In another perspective, the DCM compounds were expected not to contain the PAINS substructures (a set of substructure alerts proposed to identify frequent-hitters in HTS output) but, a recent study identified a total 109 PAINS types in 3,570 DCM compounds. Moreover, in his opinion piece, Derek Lowe stated, “None of these structures, I have to say, look odd at all; I don’t think any medicinal chemist would look at them and say, ‘You know what, you could screen that stuff through a hundred assays and never see a damn thing.’ Quite the opposite – they look fine.” In a follow-up study, Wassermann and colleagues (this time at Merck) developed deorphanization strategies to shed light on the DCM compounds.

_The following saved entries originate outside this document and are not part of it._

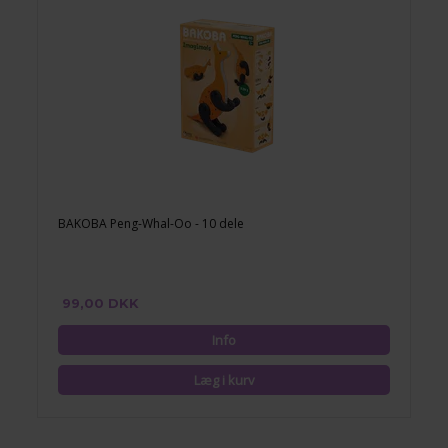
BAKOBA Peng-Whal-Oo - 10 dele
99,00 DKK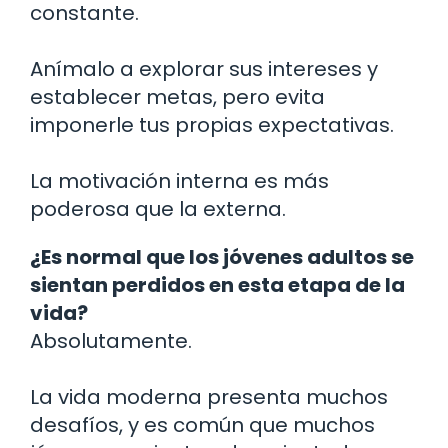
constante.
Anímalo a explorar sus intereses y
establecer metas, pero evita
imponerle tus propias expectativas.
La motivación interna es más
poderosa que la externa.
¿Es normal que los jóvenes adultos se
sientan perdidos en esta etapa de la
vida?
Absolutamente.
La vida moderna presenta muchos
desafíos, y es común que muchos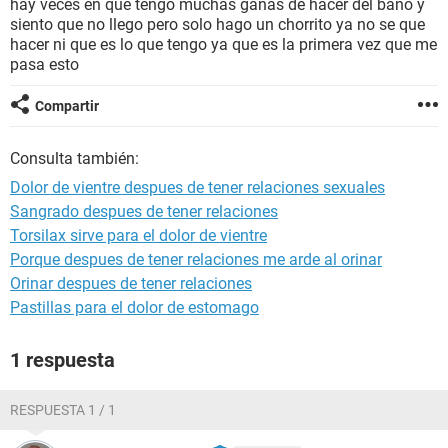
hay veces en que tengo muchas ganas de hacer del baño y
siento que no llego pero solo hago un chorrito ya no se que
hacer ni que es lo que tengo ya que es la primera vez que me
pasa esto
Compartir
Consulta también:
Dolor de vientre despues de tener relaciones sexuales
Sangrado despues de tener relaciones
Torsilax sirve para el dolor de vientre
Porque despues de tener relaciones me arde al orinar
Orinar despues de tener relaciones
Pastillas para el dolor de estomago
1 respuesta
RESPUESTA 1 / 1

These findings reaffirm that DCM compounds can be attractive starting points for drug discovery. Therefore, judging the true potential of screening compounds on the basis of 100 assays and omitting those that were consistently inactive in favor of new or untested compounds may not be the best way to go.
These findings are described in the article entitled Drugs as habitable planets in the space of dark chemical matter, recently published in the journal Drug Discovery Today. This study was conducted by Vishal B. Siramshetty and Robert Preissner from Charité – University Medicine Berlin, the Free University of Berlin, and the German Cancer Consortium.